» **About this task**: Only an exact copy of the lines beginning at the one that contains "a na podzim" and ending at the last line of the records below counts as the answer.

» **Records shown**:
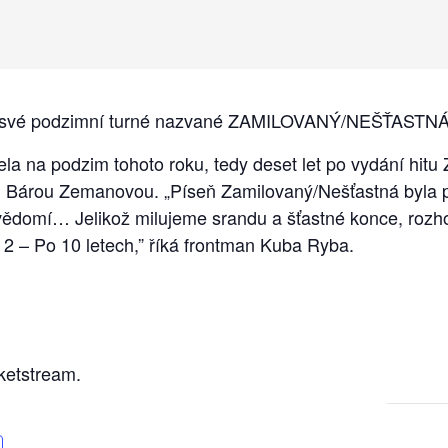
je své podzimní turné nazvané ZAMILOVANÝ/NEŠŤASTNÁ
a na podzim tohoto roku, tedy deset let po vydání hitu
u Bárou Zemanovou. „Píseň Zamilovaný/Nešťastná byla 
povědomí… Jelikož milujeme srandu a šťastné konce, rozh
2 – Po 10 letech,” říká frontman Kuba Ryba.
cketstream.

» **Task answer**:
a na podzim tohoto roku, tedy deset let po vydání hitu
u Bárou Zemanovou. „Píseň Zamilovaný/Nešťastná byla 
povědomí… Jelikož milujeme srandu a šťastné konce, rozh
2 – Po 10 letech,” říká frontman Kuba Ryba.
cketstream.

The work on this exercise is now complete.